### TASK PROMPT
For this exercise, write each entry below out precisely and omit the pictures.

▬▬▬▬▬▬▬▬▬▬

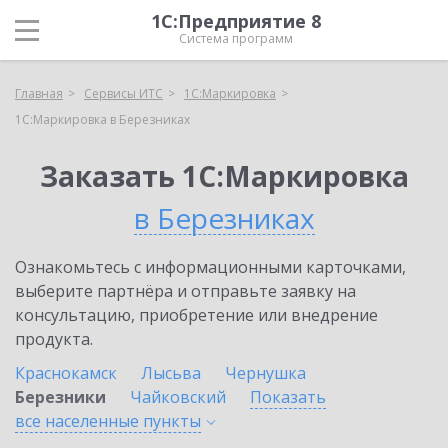
1С:Предприятие 8
Система программ
Главная
Сервисы ИТС
1С:Маркировка
1С:Маркировка в Березниках
Заказать 1С:Маркировка
в Березниках
Ознакомьтесь с информационными карточками,
выберите партнёра и отправьте заявку на
консультацию, приобретение или внедрение
продукта.
Краснокамск
Лысьва
Чернушка
Березники
Чайковский
Показать
все населенные
пункты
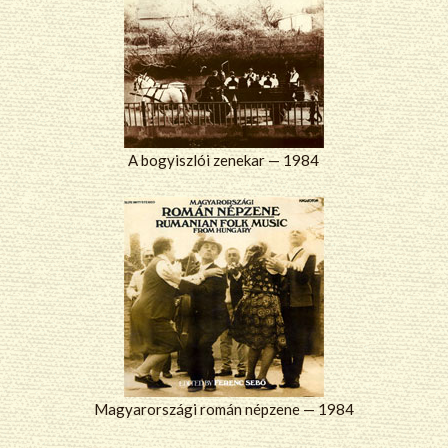
A bogyiszlói zenekar — 1984
Magyarországi román népzene — 1984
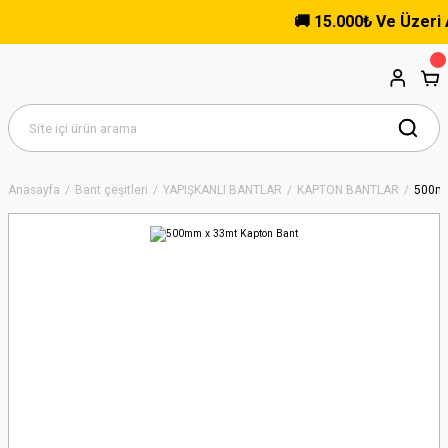
🚚 15.000₺ Ve Üzeri Alı
Anasayfa
Bant çeşitleri
YAPIŞKANLI BANTLAR
KAPTON BANTLAR
500mm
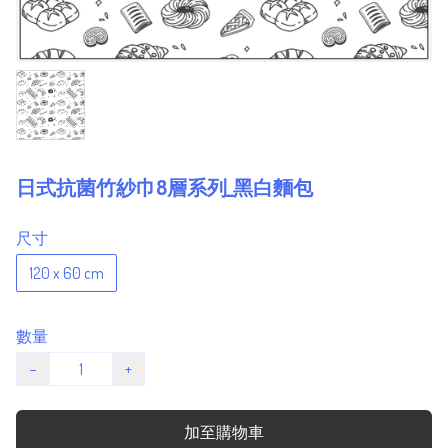
日式抗菌竹紗巾8層系列_黑白麵包
尺寸
120 x 60 cm
數量
−
+
加至購物車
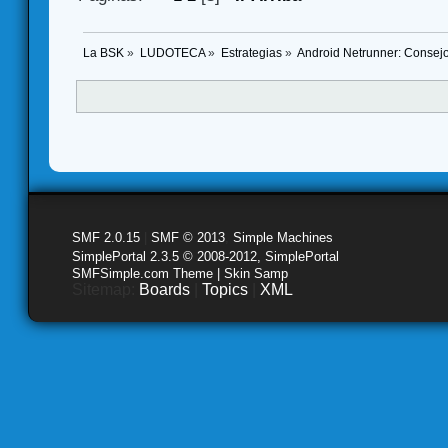
La BSK
»
LUDOTECA
»
Estrategias
»
Android Netrunner: Consej
SMF 2.0.15
|
SMF © 2013
,
Simple Machines
SimplePortal 2.3.5 © 2008-2012, SimplePortal
SMFSimple.com Theme | Skin Samp
Sitemap:
Boards
|
Topics
|
XML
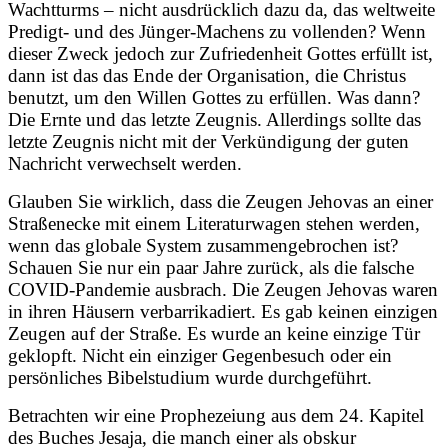
Wachtturms – nicht ausdrücklich dazu da, das weltweite
Predigt- und des Jünger-Machens zu vollenden? Wenn
dieser Zweck jedoch zur Zufriedenheit Gottes erfüllt ist,
dann ist das das Ende der Organisation, die Christus
benutzt, um den Willen Gottes zu erfüllen. Was dann?
Die Ernte und das letzte Zeugnis. Allerdings sollte das
letzte Zeugnis nicht mit der Verkündigung der guten
Nachricht verwechselt werden.
Glauben Sie wirklich, dass die Zeugen Jehovas an einer
Straßenecke mit einem Literaturwagen stehen werden,
wenn das globale System zusammengebrochen ist?
Schauen Sie nur ein paar Jahre zurück, als die falsche
COVID-Pandemie ausbrach. Die Zeugen Jehovas waren
in ihren Häusern verbarrikadiert. Es gab keinen einzigen
Zeugen auf der Straße. Es wurde an keine einzige Tür
geklopft. Nicht ein einziger Gegenbesuch oder ein
persönliches Bibelstudium wurde durchgeführt.
Betrachten wir eine Prophezeiung aus dem 24. Kapitel
des Buches Jesaja, die manch einer als obskur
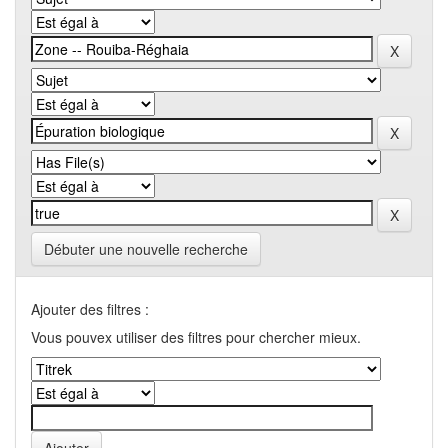
Débuter une nouvelle recherche
Ajouter des filtres :
Vous pouvex utiliser des filtres pour chercher mieux.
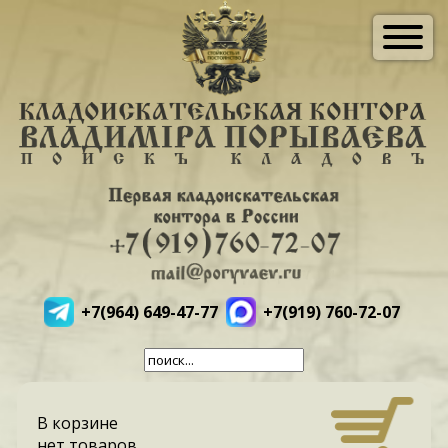
+7(964) 649-47-77
+7(919) 760-72-07
В корзине
нет товаров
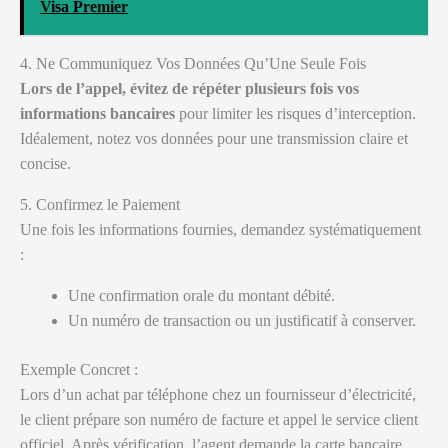
Visa Premier
4. Ne Communiquez Vos Données Qu’Une Seule Fois
Lors de l’appel, évitez de répéter plusieurs fois vos
informations bancaires
pour limiter les risques d’interception.
Idéalement, notez vos données pour une transmission claire et
concise.
5. Confirmez le Paiement
Une fois les informations fournies, demandez systématiquement
:
Une confirmation orale du montant débité.
Un numéro de transaction ou un justificatif à conserver.
Exemple Concret :
Lors d’un achat par téléphone chez un fournisseur d’électricité,
le client prépare son numéro de facture et appel le service client
officiel. Après vérification, l’agent demande la carte bancaire,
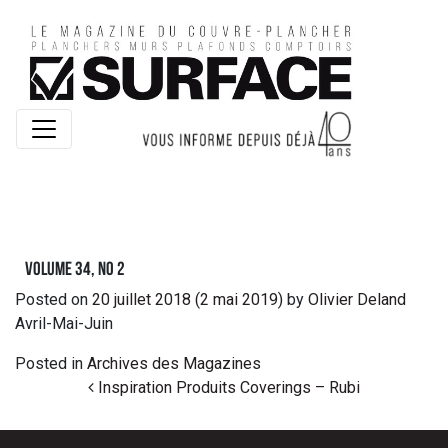
Volume 34, no 2
Posted on
20 juillet 2018
(2 mai 2019)
by
Olivier Deland
Avril-Mai-Juin
Posted in
Archives des Magazines
Post navigation
Inspiration Produits Coverings – Rubi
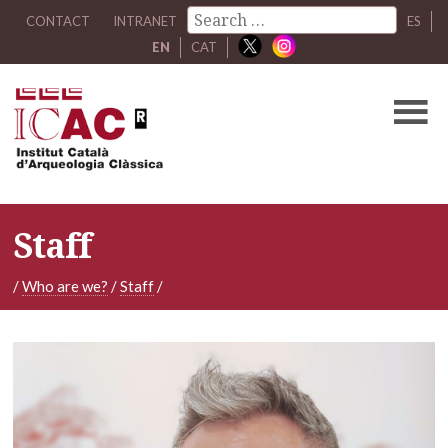
CONTACT
INTRANET
ES
EN
CAT
Staff
/
Who are we?
/
Staff
/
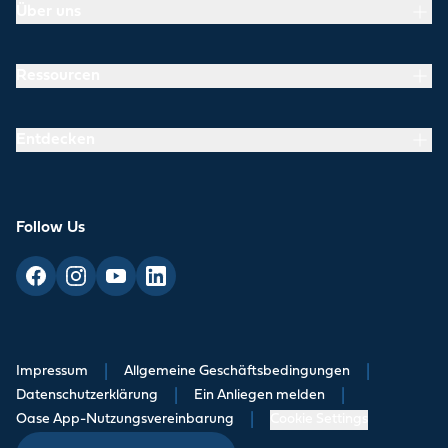
Über uns
Ressourcen
Entdecken
Follow Us
Impressum
|
Allgemeine Geschäftsbedingungen
|
Datenschutzerklärung
|
Ein Anliegen melden
|
Oase App-Nutzungsvereinbarung
|
Cookie Settings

▬▬▬▬▬▬▬▬▬▬

### OUTPUT
1С:Предприятие 8
Система программ
Главная
Сервисы ИТС
1С:Маркировка
1С:Маркировка в Березниках
Заказать 1С:Маркировка
в Березниках
Ознакомьтесь с информационными карточками,
выберите партнёра и отправьте заявку на
консультацию, приобретение или внедрение
продукта.
Краснокамск
Лысьва
Чернушка
Березники
Чайковский
Показать
все населенные
пункты
A bogyiszlói zenekar — 1984
Magyarországi román népzene — 1984
🚚 15.000₺ Ve Üzeri Alı
Anasayfa
Bant çeşitleri
YAPIŞKANLI BANTLAR
KAPTON BANTLAR
500mm
日式抗菌竹紗巾8層系列_黑白麵包
尺寸
120 x 60 cm
數量
−
+
加至購物車
La BSK
»
LUDOTECA
»
Estrategias
»
Android Netrunner: Consej
SMF 2.0.15
|
SMF © 2013
,
Simple Machines
SimplePortal 2.3.5 © 2008-2012, SimplePortal
SMFSimple.com Theme | Skin Samp
Sitemap:
Boards
|
Topics
|
XML
Wachtturms – nicht ausdrücklich dazu da, das weltweite
Predigt- und des Jünger-Machens zu vollenden? Wenn
dieser Zweck jedoch zur Zufriedenheit Gottes erfüllt ist,
dann ist das das Ende der Organisation, die Christus
benutzt, um den Willen Gottes zu erfüllen. Was dann?
Die Ernte und das letzte Zeugnis. Allerdings sollte das
letzte Zeugnis nicht mit der Verkündigung der guten
Nachricht verwechselt werden.
Glauben Sie wirklich, dass die Zeugen Jehovas an einer
Straßenecke mit einem Literaturwagen stehen werden,
wenn das globale System zusammengebrochen ist?
Schauen Sie nur ein paar Jahre zurück, als die falsche
COVID-Pandemie ausbrach. Die Zeugen Jehovas waren
in ihren Häusern verbarrikadiert. Es gab keinen einzigen
Zeugen auf der Straße. Es wurde an keine einzige Tür
geklopft. Nicht ein einziger Gegenbesuch oder ein
persönliches Bibelstudium wurde durchgeführt.
Betrachten wir eine Prophezeiung aus dem 24. Kapitel
des Buches Jesaja, die manch einer als obskur
Débuter une nouvelle recherche
Ajouter des filtres :
Vous pouvex utiliser des filtres pour chercher mieux.
+7(964) 649-47-77
+7(919) 760-72-07
В корзине
нет товаров
Visa Premier
4. Ne Communiquez Vos Données Qu’Une Seule Fois
Lors de l’appel, évitez de répéter plusieurs fois vos
informations bancaires
pour limiter les risques d’interception.
Idéalement, notez vos données pour une transmission claire et
concise.
5. Confirmez le Paiement
Une fois les informations fournies, demandez systématiquement
:
Une confirmation orale du montant débité.
Un numéro de transaction ou un justificatif à conserver.
Exemple Concret :
Lors d’un achat par téléphone chez un fournisseur d’électricité,
le client prépare son numéro de facture et appel le service client
officiel. Après vérification, l’agent demande la carte bancaire,
Volume 34, no 2
Posted on
20 juillet 2018
(2 mai 2019)
by
Olivier Deland
Avril-Mai-Juin
Posted in
Archives des Magazines
Post navigation
Inspiration Produits Coverings – Rubi
CONTACT
INTRANET
ES
EN
CAT
Staff
/
Who are we?
/
Staff
/
Über uns
Ressourcen
Entdecken
Follow Us
Impressum
|
Allgemeine Geschäftsbedingungen
|
Datenschutzerklärung
|
Ein Anliegen melden
|
Oase App-Nutzungsvereinbarung
|
Cookie Settings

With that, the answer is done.